Here is a draft resolution and rationale.
(1) The REMAIL option should not be supplanted or supplemented by
anything in an /etc/default file. The current behaviour of the
mixmaster init script, to examine /etc/mixmaster/remailer.conf's
REMAIL option, is correct.
(2) Policy is clear and correct, and need not be changed.
[ ] Choice K: Keep current behaviour and existing policy, as above.
[ ] Choice F: Further discussion
1. As very helpfully summarised by Peter Palfrader, the current
situation is as follows:
o The mixmaster package provides both the client and server
o By default the server part (running a remailer) is not enabled.
o To configure mixmaster to run as a remailer the admin has to set
a dozen options in /etc/mixmaster/remailer.conf.
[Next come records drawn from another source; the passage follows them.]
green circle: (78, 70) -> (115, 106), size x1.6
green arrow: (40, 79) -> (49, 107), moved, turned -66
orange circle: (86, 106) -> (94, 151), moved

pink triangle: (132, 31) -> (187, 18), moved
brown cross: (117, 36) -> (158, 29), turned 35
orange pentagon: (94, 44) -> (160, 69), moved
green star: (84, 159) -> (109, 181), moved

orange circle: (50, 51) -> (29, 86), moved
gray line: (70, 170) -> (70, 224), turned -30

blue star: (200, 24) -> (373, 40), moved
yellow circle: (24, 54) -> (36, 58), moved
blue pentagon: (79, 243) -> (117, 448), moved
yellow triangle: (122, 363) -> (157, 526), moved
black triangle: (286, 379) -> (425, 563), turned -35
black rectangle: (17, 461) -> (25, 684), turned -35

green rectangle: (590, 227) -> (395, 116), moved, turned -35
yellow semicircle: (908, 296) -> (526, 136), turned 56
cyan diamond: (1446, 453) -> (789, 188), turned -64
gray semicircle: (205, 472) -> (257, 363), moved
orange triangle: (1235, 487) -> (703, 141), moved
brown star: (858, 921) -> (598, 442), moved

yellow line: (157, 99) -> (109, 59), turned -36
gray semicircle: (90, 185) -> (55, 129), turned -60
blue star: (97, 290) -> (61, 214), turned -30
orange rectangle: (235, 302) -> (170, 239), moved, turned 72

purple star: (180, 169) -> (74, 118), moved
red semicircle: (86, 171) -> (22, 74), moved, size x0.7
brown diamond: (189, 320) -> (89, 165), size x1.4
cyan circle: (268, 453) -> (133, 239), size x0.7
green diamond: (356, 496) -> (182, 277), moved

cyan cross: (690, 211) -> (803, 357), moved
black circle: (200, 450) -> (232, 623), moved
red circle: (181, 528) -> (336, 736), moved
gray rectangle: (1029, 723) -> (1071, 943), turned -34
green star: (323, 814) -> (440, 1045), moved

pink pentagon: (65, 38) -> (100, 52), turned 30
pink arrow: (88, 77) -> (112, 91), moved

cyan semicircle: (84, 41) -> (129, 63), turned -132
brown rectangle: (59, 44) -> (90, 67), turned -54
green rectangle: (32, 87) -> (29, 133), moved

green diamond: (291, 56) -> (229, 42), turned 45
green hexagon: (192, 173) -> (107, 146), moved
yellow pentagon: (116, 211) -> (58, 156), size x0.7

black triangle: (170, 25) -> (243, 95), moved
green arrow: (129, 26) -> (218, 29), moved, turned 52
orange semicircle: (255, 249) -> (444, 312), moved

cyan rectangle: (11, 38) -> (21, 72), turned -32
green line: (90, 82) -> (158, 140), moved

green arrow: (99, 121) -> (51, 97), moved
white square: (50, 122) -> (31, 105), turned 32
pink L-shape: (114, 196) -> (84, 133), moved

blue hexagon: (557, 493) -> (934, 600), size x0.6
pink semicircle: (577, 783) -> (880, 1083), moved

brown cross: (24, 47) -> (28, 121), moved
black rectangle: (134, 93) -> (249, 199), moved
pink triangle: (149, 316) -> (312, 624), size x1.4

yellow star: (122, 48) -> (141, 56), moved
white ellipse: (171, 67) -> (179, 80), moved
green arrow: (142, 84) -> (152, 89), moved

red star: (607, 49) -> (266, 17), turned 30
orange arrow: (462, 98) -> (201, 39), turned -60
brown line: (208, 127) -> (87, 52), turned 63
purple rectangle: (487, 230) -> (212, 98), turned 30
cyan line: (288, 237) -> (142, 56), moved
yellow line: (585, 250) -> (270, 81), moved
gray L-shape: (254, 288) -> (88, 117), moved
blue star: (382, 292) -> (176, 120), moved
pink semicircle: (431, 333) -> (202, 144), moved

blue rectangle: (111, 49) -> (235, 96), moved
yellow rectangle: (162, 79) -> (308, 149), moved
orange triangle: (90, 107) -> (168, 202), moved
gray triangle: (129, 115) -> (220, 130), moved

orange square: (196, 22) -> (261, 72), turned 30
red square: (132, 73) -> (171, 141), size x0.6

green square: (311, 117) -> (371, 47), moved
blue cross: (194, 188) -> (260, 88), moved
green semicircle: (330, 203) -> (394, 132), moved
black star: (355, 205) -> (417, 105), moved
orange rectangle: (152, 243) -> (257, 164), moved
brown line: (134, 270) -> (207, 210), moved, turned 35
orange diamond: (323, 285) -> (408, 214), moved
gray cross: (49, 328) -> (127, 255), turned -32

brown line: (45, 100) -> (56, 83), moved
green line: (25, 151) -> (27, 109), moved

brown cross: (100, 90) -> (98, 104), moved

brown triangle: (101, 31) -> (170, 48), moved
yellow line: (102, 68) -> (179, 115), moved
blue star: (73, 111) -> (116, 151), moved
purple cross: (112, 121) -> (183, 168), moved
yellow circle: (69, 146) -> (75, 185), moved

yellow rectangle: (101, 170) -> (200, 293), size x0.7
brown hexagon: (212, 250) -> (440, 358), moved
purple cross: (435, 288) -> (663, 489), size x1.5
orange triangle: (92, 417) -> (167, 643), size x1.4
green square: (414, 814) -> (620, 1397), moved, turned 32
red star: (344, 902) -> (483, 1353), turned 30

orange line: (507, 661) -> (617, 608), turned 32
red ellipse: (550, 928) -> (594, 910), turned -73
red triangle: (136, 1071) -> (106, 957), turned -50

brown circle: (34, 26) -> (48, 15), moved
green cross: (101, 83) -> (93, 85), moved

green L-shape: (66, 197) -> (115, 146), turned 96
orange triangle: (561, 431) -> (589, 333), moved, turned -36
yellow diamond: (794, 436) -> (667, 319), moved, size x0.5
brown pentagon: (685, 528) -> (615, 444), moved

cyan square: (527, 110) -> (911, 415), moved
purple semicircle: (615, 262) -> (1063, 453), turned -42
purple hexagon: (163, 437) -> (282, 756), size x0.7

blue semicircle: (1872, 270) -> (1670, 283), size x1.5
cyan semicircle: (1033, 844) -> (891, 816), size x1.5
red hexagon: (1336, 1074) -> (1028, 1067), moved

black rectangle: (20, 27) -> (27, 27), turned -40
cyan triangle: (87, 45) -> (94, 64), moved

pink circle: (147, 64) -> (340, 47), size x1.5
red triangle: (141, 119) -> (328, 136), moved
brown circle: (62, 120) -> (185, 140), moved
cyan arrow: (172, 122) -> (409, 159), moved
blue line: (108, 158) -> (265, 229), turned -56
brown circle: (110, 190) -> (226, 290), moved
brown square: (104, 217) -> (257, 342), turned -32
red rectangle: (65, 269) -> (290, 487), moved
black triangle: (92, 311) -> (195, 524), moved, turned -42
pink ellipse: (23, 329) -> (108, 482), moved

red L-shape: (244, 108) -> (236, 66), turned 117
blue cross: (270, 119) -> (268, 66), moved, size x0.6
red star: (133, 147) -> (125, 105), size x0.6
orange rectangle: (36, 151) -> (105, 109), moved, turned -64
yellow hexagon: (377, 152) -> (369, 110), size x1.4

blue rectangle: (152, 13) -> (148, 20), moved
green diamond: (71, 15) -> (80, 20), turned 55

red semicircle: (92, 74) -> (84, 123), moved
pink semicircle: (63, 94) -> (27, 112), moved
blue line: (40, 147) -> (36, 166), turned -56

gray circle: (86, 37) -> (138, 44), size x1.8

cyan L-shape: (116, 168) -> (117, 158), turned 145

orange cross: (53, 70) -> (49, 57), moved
Options like
email address, which formats they will accept, whether to run as
an exit or only as a middleman remailer, etc.
o One of those options is the REMAIL setting, which enables or
disables the remailing ("server") part of mixmaster.
o The init script has code to only try starting the mixmaster
daemon, which is only needed when it's being run as a remailer,
when the REMAIL option is actually set to "y" in that config
2. The submitter has requested that instead of checking
/etc/mixmaster/remailer.conf for REMAIL being set to `y',
the init script should read a new setting out of a file in
3. The submitter relies on this part of policy 9.3.2:
Often there are some variables in the init.d scripts whose
values control the behavior of the scripts, and which a system
administrator is likely to want to change. As the scripts
themselves are frequently conffiles, modifying them requires
that the administrator merge in their changes each time the
package is upgraded and the conffile changes. To ease the
burden on the system administrator, such configurable values
should not be placed directly in the script. Instead, they
should be placed in a file in /etc/default, which typically will
have the same base name as the init.d script. This extra file
should be sourced by the script when the script runs. [...]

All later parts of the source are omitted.